It is easy to see that for any language L the following simple properties hold −
L · {∧} = {∧} · L = L
L · ∅ = ∅ · L = ∅
Now let’s see the commutativity and associativity of the operation of concatenation.
Properties of products – commutativity
The operation of concatenation is not commutative. In other words, the order matters!

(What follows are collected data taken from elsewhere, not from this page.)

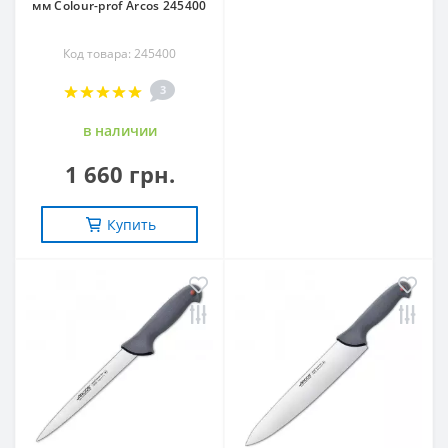
мм Сolour-prof Arcos 245400
Код товара: 245400
3
в наличии
1 660 грн.
Купить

Given two languages L and M, it’s usually true that
L · M ≠ M · L
Example
If L = {ab, ac} and M = {a, bc, abc}, then the product
L · M is the language
L · M = {aba, abbc, ababc, aca, acbc, acabc},
But the product M · L is the language
M · L = {aab, aac, bcab, bcac, abcab, abcac}
These have no strings in common!
Properties of products – associativity
The operation of concatenation is associative. In other words, if L, M, and N are languages, then
L · (M · N) = (L · M) · N
Example
If L = {a, b}, M = {a, aa} and N = {c, cd}, then
L · (M · N) = L · {ac, acd, aac, aacd}
= {aac, aacd, aaac, aaacd, bac, bacd, baac, baacd}.
This is the same as,
(L · M) · N = {aa, aaa, ba, baa} · N
= {aac, aacd, aaac, aaacd, bac, bacd, baac, baacd}.